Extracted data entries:
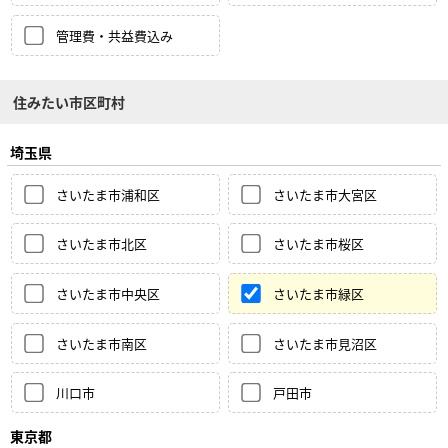
管理費・共益費込み
住みたい市区町村
埼玉県
さいたま市浦和区
さいたま市大宮区
さいたま市北区
さいたま市桜区
さいたま市中央区
さいたま市緑区
さいたま市南区
さいたま市見沼区
川口市
戸田市
東京都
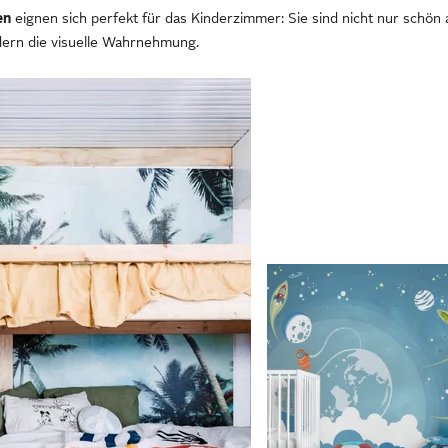
en
eignen sich perfekt für das Kinderzimmer: Sie sind nicht nur schö
ndern die visuelle Wahrnehmung.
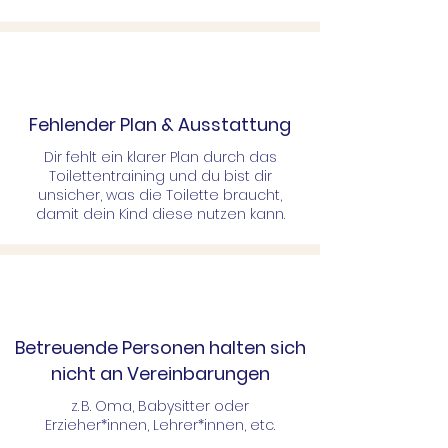
Fehlender Plan & Ausstattung
Dir fehlt ein klarer Plan durch das
Toilettentraining und du bist dir
unsicher, was die Toilette braucht,
damit dein Kind diese nutzen kann.
Betreuende Personen halten sich
nicht an Vereinbarungen
z. B. Oma, Babysitter oder
Erzieher*innen, Lehrer*innen, etc.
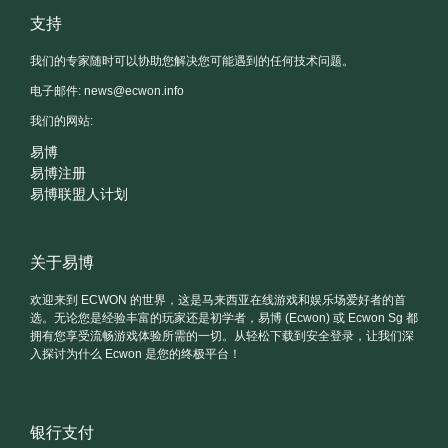
支持
我们的专家随时可以协助您解决您可能遇到的任何技术问题。
电子邮件:
news@ecwon.info
我们的网站:
易博
易博注册
易博联盟人计划
关于易博
欢迎来到 ECWON 的世界，这是马来西亚在线游戏和娱乐场爱好者的首
选。无论您是经验丰富的玩家还是初学者，易博 (Ecwon) 或 Ecwon Sg 都
拥有您享受流畅游戏体验所需的一切。从轻松下载到安全登录，让我们深
入探讨为什么 Ecwon 是您的终极平台！
银行支付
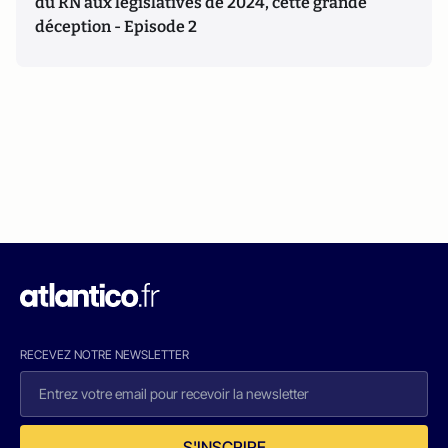
du RN aux législatives de 2024, cette grande
déception - Episode 2
RECEVEZ NOTRE NEWSLETTER
S'INSCRIRE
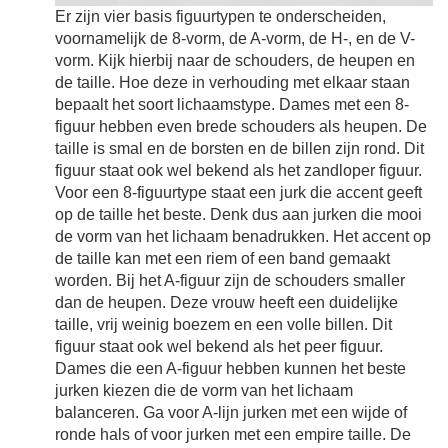
Er zijn vier basis figuurtypen te onderscheiden,
voornamelijk de 8-vorm, de A-vorm, de H-, en de V-
vorm. Kijk hierbij naar de schouders, de heupen en
de taille. Hoe deze in verhouding met elkaar staan
bepaalt het soort lichaamstype. Dames met een 8-
figuur hebben even brede schouders als heupen. De
taille is smal en de borsten en de billen zijn rond. Dit
figuur staat ook wel bekend als het zandloper figuur.
Voor een 8-figuurtype staat een jurk die accent geeft
op de taille het beste. Denk dus aan jurken die mooi
de vorm van het lichaam benadrukken. Het accent op
de taille kan met een riem of een band gemaakt
worden. Bij het A-figuur zijn de schouders smaller
dan de heupen. Deze vrouw heeft een duidelijke
taille, vrij weinig boezem en een volle billen. Dit
figuur staat ook wel bekend als het peer figuur.
Dames die een A-figuur hebben kunnen het beste
jurken kiezen die de vorm van het lichaam
balanceren. Ga voor A-lijn jurken met een wijde of
ronde hals of voor jurken met een empire taille. De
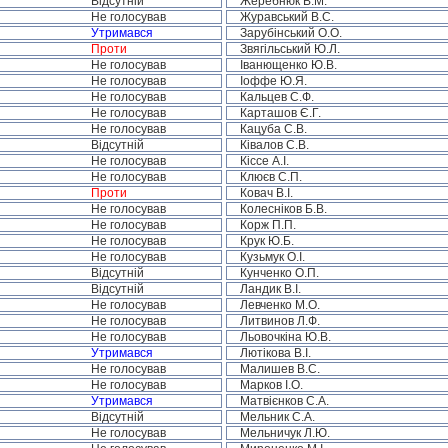
Відсутній
Жеребнюк В.М.
Не голосував
Журавський В.С.
Утримався
Зарубінський О.О.
Проти
Звягільський Ю.Л.
Не голосував
Іванющенко Ю.В.
Не голосував
Іоффе Ю.Я.
Не голосував
Кальцев С.Ф.
Не голосував
Карташов Є.Г.
Не голосував
Кацуба С.В.
Відсутній
Ківалов С.В.
Не голосував
Кіссе А.І.
Не голосував
Клюєв С.П.
Проти
Ковач В.І.
Не голосував
Колесніков Б.В.
Не голосував
Корж П.П.
Не голосував
Крук Ю.Б.
Не голосував
Кузьмук О.І.
Відсутній
Кунченко О.П.
Відсутній
Ландик В.І.
Не голосував
Левченко М.О.
Не голосував
Литвинов Л.Ф.
Не голосував
Льовочкіна Ю.В.
Утримався
Лютікова В.І.
Не голосував
Малишев В.С.
Не голосував
Марков І.О.
Утримався
Матвієнков С.А.
Відсутній
Мельник С.А.
Не голосував
Мельничук Л.Ю.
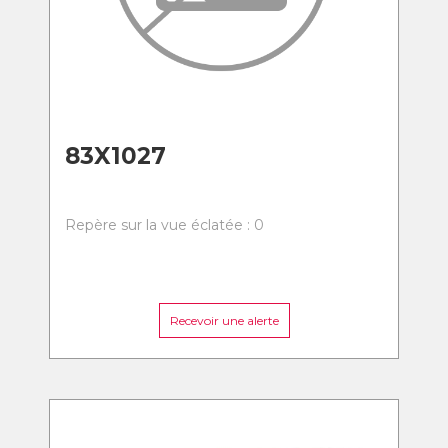
83X1027
Repère sur la vue éclatée : 0
Recevoir une alerte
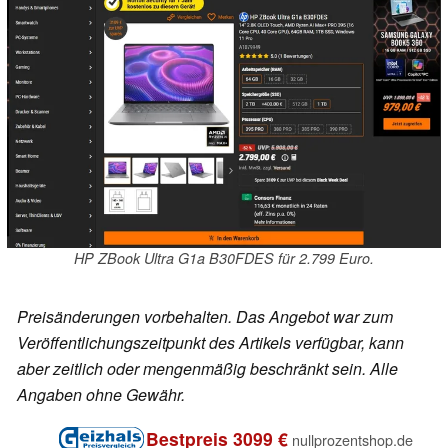
HP ZBook Ultra G1a B30FDES für 2.799 Euro.
Preisänderungen vorbehalten. Das Angebot war zum
Veröffentlichungszeitpunkt des Artikels verfügbar, kann
aber zeitlich oder mengenmäßig beschränkt sein. Alle
Angaben ohne Gewähr.
Bestpreis 3099 €
nullprozentshop.de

Your goal - Word for word, restate the lines from the line with "Лютікова В.І." through the last line of the entries, and nothing beyond them. Omit pictures.

Written solution -
Лютікова В.І.
Не голосував
Малишев В.С.
Не голосував
Марков І.О.
Утримався
Матвієнков С.А.
Відсутній
Мельник С.А.
Не голосував
Мельничук Л.Ю.
83X1027
Repère sur la vue éclatée : 0
Recevoir une alerte
HP ZBook Ultra G1a B30FDES für 2.799 Euro.
Preisänderungen vorbehalten. Das Angebot war zum
Veröffentlichungszeitpunkt des Artikels verfügbar, kann
aber zeitlich oder mengenmäßig beschränkt sein. Alle
Angaben ohne Gewähr.
Bestpreis 3099 €
nullprozentshop.de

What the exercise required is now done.